Anonieme meldkanalen
Tijdens zijn introductie gaf Omtzigt aan dat anonieme meldkanalen de drempel wegnemen om te melden. Immers, als je niet weet wie er meldt, dan kan er ook geen vergelding plaatsvinden. Tijdens het debat is er verder niet veel gesproken over zijn amendement om het opzetten van een anoniem meldkanalen te verplichten. Wij stonden er dan ook van te kijken dat er bij de stemming een Kamermeerderheid voor bleek te bestaan. Wij van De Integriteitscoördinator hebben altijd gepleit vóór het openstellen van anonieme meldkanalen. De exacte bewoordingen van de motie van Omtzigt leveren echter wel wat vraagtekens op. Zo zou de melding plaats moeten vinden via een gecertificeerde, externe vertrouwenspersoon, die dan ook nog een eed afgelegd moet hebben. Dat laatste doen vertrouwenspersonen op dit moment niet. Een andere optie zou zijn dat werkgevers hier een externe advocaat voor aanwijzen. Dat zien wij ook niet als een good practice, tenzij het hier om een andere advocaat gaat dan de huisadvocaat. Immers, de huisadvocaat wordt geacht om de belangen van de werkgever te behartigen en is dus niet onafhankelijk. Voor veel kleine organisaties is dit bovendien nogal prijzig. Daarnaast wordt er gesproken over de mogelijkheid om via speciale software anoniem melden mogelijk te maken. Het lijkt ons dat er dan geen tussenpersoon meer nodig is. Zoals in het amendement wordt aangegeven, moet e.e.a. nog in lagere wetgeving worden uitgewerkt. Zodra hier meer over bekend is, zullen we u natuurlijk informeren.
Een ander amendement van Omtzigt dat is aangenomen bepaalt dat rechtspersonen die een melder bijstaan niet benadeeld mogen worden. Ook moet het Huis zelf een intern meldkanaal inrichten.

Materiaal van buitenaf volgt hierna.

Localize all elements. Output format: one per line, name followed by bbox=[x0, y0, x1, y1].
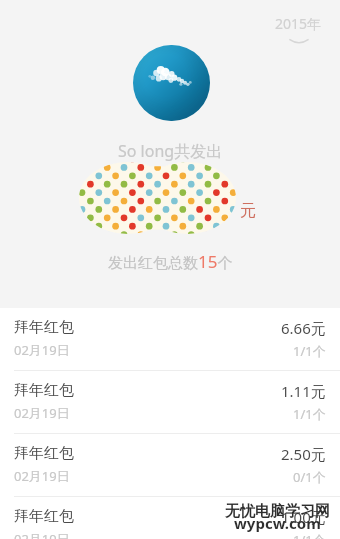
staticText: 02月19日 bbox=[14, 341, 70, 359]
staticText: 2015年 bbox=[275, 14, 322, 33]
staticText: 02月19日 bbox=[14, 530, 70, 539]
staticText: 6.66元 bbox=[281, 318, 326, 338]
staticText: 拜年红包 bbox=[14, 507, 74, 526]
button[interactable]: 拜年红包 bbox=[0, 497, 340, 539]
staticText: 发出红包总数15个 bbox=[108, 250, 233, 273]
staticText: 1/1个 bbox=[293, 405, 326, 423]
staticText: 1.00元 bbox=[281, 507, 326, 527]
button[interactable]: Select year 2015 bbox=[275, 14, 322, 45]
staticText: 0/1个 bbox=[293, 468, 326, 486]
staticText: 拜年红包 bbox=[14, 318, 74, 337]
button[interactable]: 拜年红包 bbox=[0, 434, 340, 496]
staticText: 1/1个 bbox=[293, 342, 326, 360]
button[interactable]: 拜年红包 bbox=[0, 371, 340, 433]
staticText: wypcw.com bbox=[234, 513, 321, 533]
staticText: So long共发出 bbox=[118, 140, 223, 162]
staticText: 02月19日 bbox=[14, 467, 70, 485]
button[interactable]: 拜年红包 bbox=[0, 308, 340, 370]
staticText: 1188.88 bbox=[84, 175, 231, 229]
staticText: 2.50元 bbox=[281, 444, 326, 464]
staticText: 无忧电脑学习网 bbox=[225, 502, 330, 521]
staticText: 拜年红包 bbox=[14, 381, 74, 400]
staticText: 元 bbox=[240, 201, 256, 221]
staticText: 02月19日 bbox=[14, 404, 70, 422]
staticText: 1.11元 bbox=[281, 381, 326, 401]
staticText: 1/1个 bbox=[293, 531, 326, 539]
staticText: 拜年红包 bbox=[14, 444, 74, 463]
button[interactable]: Profile avatar bbox=[133, 45, 210, 121]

Tot slot is ook het amendement van D66 dat de wet elke drie jaar geëvalueerd moet worden in plaats van elke vijf jaar aangenomen, evenals een motie van het CDA dat de evaluatie dient plaats te vinden vanuit het perspectief van de melders.
De Wet bescherming klokkenluiders moet nog aangenomen worden door de Eerste Kamer. Op 17 januari vindt het eerste overleg hierover plaats. De Eerste Kamer kan de wet alleen in zijn geheel aannemen of verwerpen. Wij verwachten dat de wet nu snel wordt aangenomen. Het kan dan nog wel tot 1 maart of 1 april duren voordat de wet in werking treedt.